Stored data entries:
[Start of section]

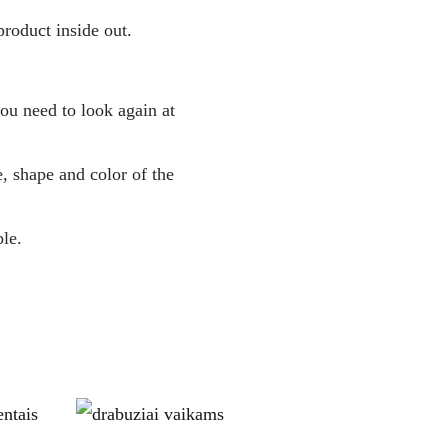
roduct inside out.
you need to look again at
, shape and color of the
le.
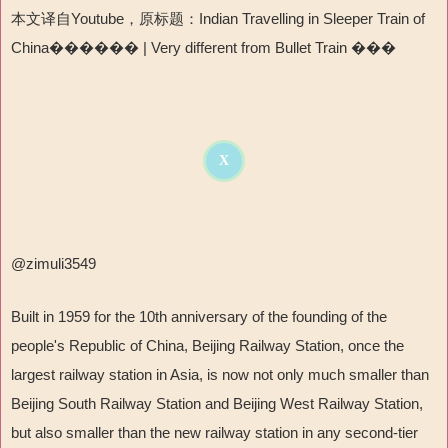
本文译自Youtube，原标题：Indian Travelling in Sleeper Train of
China������ | Very different from Bullet Train ���
X
@zimuli3549
Built in 1959 for the 10th anniversary of the founding of the
people's Republic of China, Beijing Railway Station, once the
largest railway station in Asia, is now not only much smaller than
Beijing South Railway Station and Beijing West Railway Station,
but also smaller than the new railway station in any second-tier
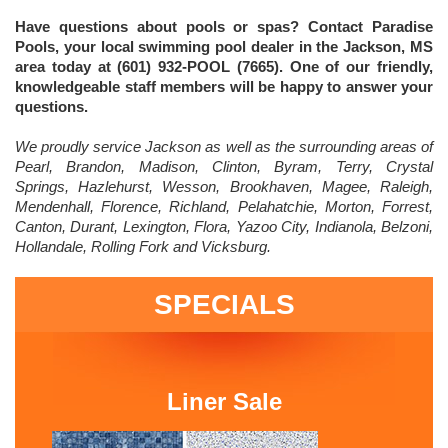
Have questions about pools or spas? Contact Paradise
Pools, your local swimming pool dealer in the Jackson, MS
area today at (601) 932-POOL (7665). One of our friendly,
knowledgeable staff members will be happy to answer your
questions.
We proudly service Jackson as well as the surrounding areas of
Pearl, Brandon, Madison, Clinton, Byram, Terry, Crystal
Springs, Hazlehurst, Wesson, Brookhaven, Magee, Raleigh,
Mendenhall, Florence, Richland, Pelahatchie, Morton, Forrest,
Canton, Durant, Lexington, Flora, Yazoo City, Indianola, Belzoni,
Hollandale, Rolling Fork and Vicksburg.
SPECIALS
Liner Sale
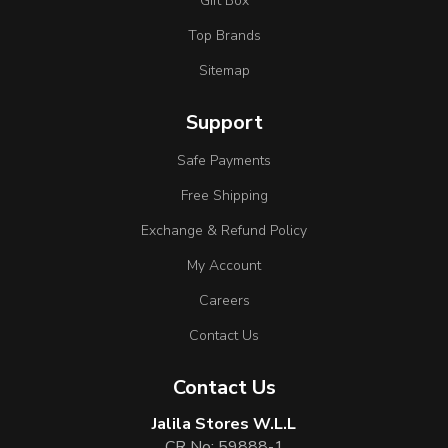
Gift Box
Top Brands
Sitemap
Support
Safe Payments
Free Shipping
Exchange & Refund Policy
My Account
Careers
Contact Us
Contact Us
Jalila Stores W.L.L
CR No: 59888-1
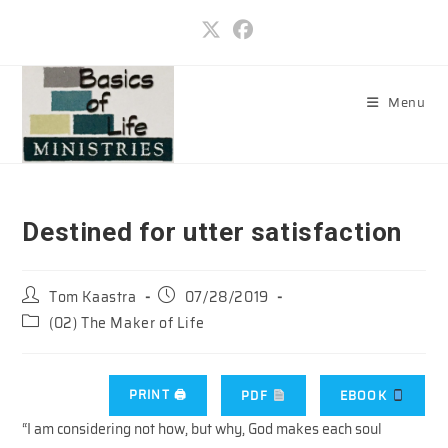
Skip
to
content
Menu
Destined for utter satisfaction
Post
Post
Tom Kaastra
07/28/2019
author:
published:
Post
(02) The Maker of Life
category:
PRINT 🖨
PDF
EBOOK
“I am considering not how, but why, God makes each soul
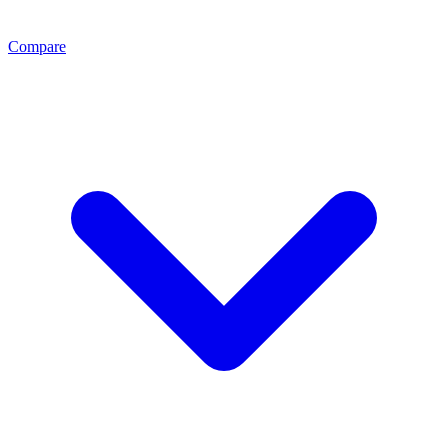
Compare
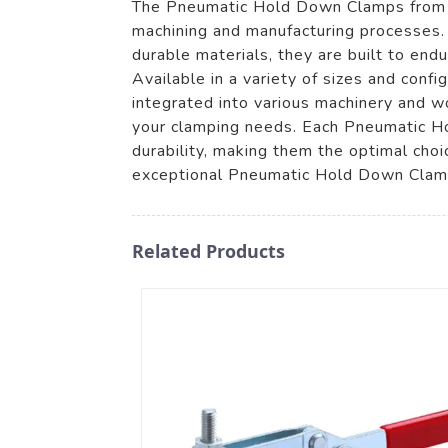
The Pneumatic Hold Down Clamps from Zh
machining and manufacturing processes. 
durable materials, they are built to end
Available in a variety of sizes and confi
integrated into various machinery and wo
your clamping needs. Each Pneumatic H
durability, making them the optimal cho
exceptional Pneumatic Hold Down Clamps
Related Products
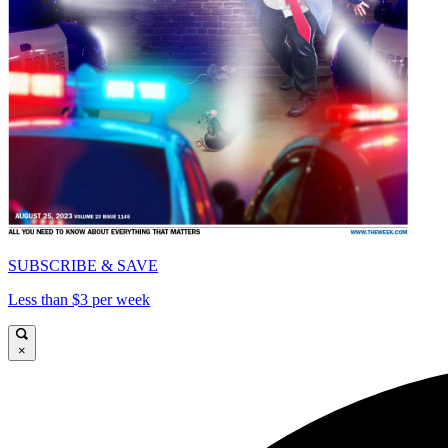
SUBSCRIBE & SAVE
Less than $3 per week
×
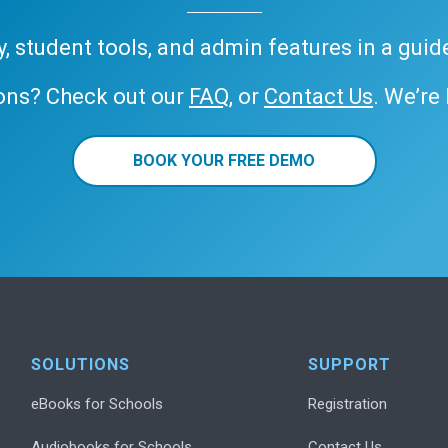
ary, student tools, and admin features in a gui
ons? Check out our
FAQ
, or
Contact Us
. We’re
BOOK YOUR FREE DEMO
SOLUTIONS
SUPPORT
eBooks for Schools
Registration
Audiobooks for Schools
Contact Us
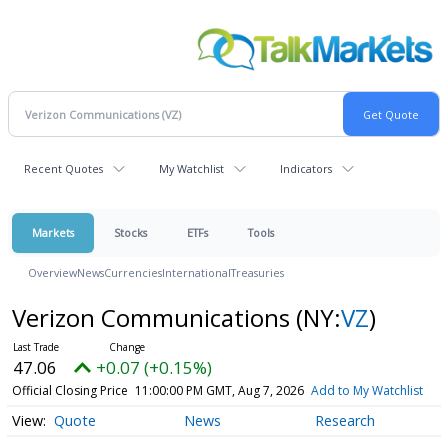
Recent Quotes
My Watchlist
Indicators
Markets
Stocks
ETFs
Tools
Overview
News
Currencies
International
Treasuries
Verizon Communications
(NY:
VZ
)
47.06
+0.07 (+0.15%)
Official Closing Price
11:00:00 PM GMT, Aug 7, 2026
Add to My Watchlist
Quote
News
Research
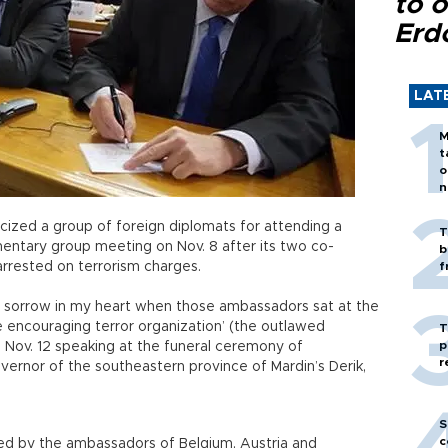
to o
Erd
LAT
M
t
o
n
ticized a group of foreign diplomats for attending a
T
mentary group meeting on Nov. 8 after its two co-
b
rrested on terrorism charges.
f
of sorrow in my heart when those ambassadors sat at the
e encouraging terror organization’ (the outlawed
T
p
n Nov. 12 speaking at the funeral ceremony of
r
overnor of the southeastern province of Mardin’s Derik,
.
S
c
d by the ambassadors of Belgium, Austria and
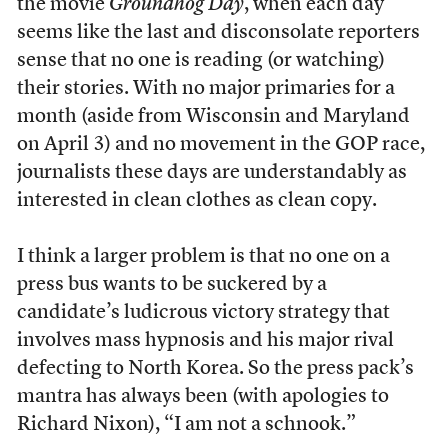
the movie
Groundhog Day
, when each day
seems like the last and disconsolate reporters
sense that no one is reading (or watching)
their stories. With no major primaries for a
month (aside from Wisconsin and Maryland
on April 3) and no movement in the GOP race,
journalists these days are understandably as
interested in clean clothes as clean copy.
I think a larger problem is that no one on a
press bus wants to be suckered by a
candidate’s ludicrous victory strategy that
involves mass hypnosis and his major rival
defecting to North Korea. So the press pack’s
mantra has always been (with apologies to
Richard Nixon), “I am not a schnook.”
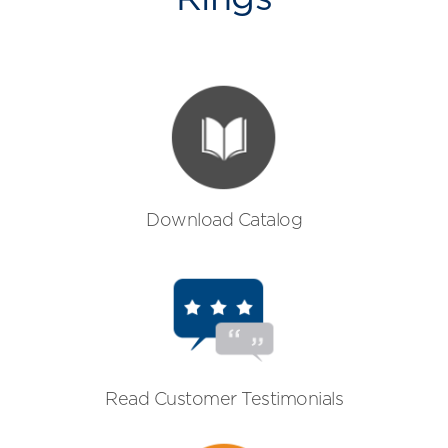
Download Catalog
Read Customer Testimonials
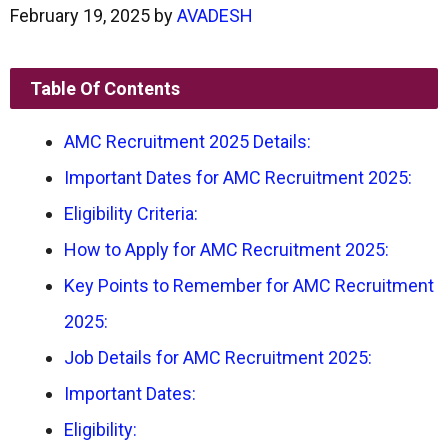
February 19, 2025
by
AVADESH
Table Of Contents
AMC Recruitment 2025 Details:
Important Dates for AMC Recruitment 2025:
Eligibility Criteria:
How to Apply for AMC Recruitment 2025:
Key Points to Remember for AMC Recruitment
2025:
Job Details for AMC Recruitment 2025:
Important Dates:
Eligibility:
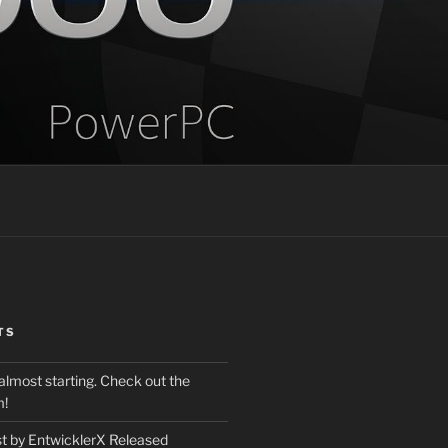
TS
almost starting. Check out the
m!
st by EntwicklerX Released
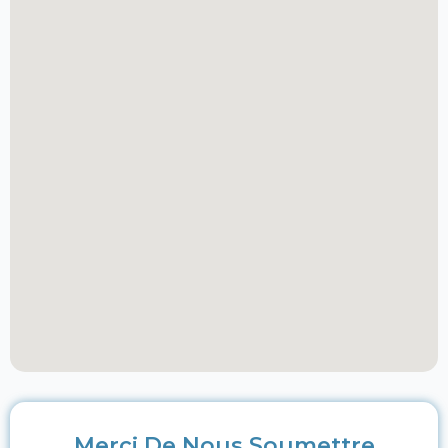
Merci De Nous Soumettre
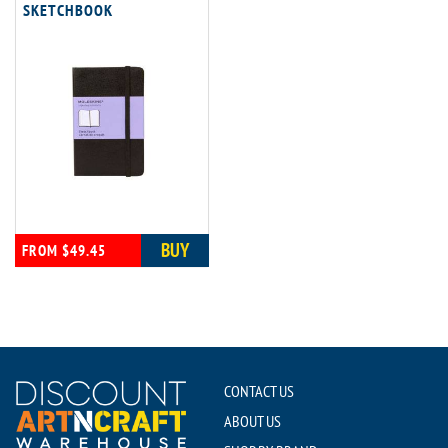
SKETCHBOOK
BUY
FROM $49.45
CONTACT US
ABOUT US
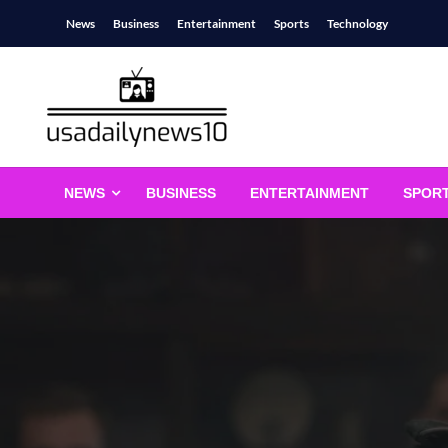
Skip
News
Business
Entertainment
Sports
Technology
to
content
usadailynews10
usadailynews10.com
NEWS
BUSINESS
ENTERTAINMENT
SPOR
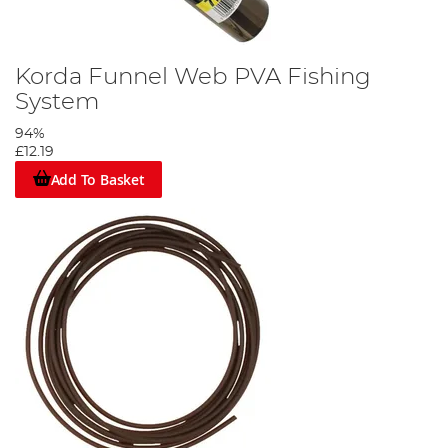
Korda Funnel Web PVA Fishing
System
94%
£12.19
Add To Basket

[End of section]

● **WHAT YOU HAVE TO DO**: Gather each line in the entries above where the string "smaller" is found.

● **SOLUTION FOR THIS EXERCISE**:
largest railway station in Asia, is now not only much smaller than
but also smaller than the new railway station in any second-tier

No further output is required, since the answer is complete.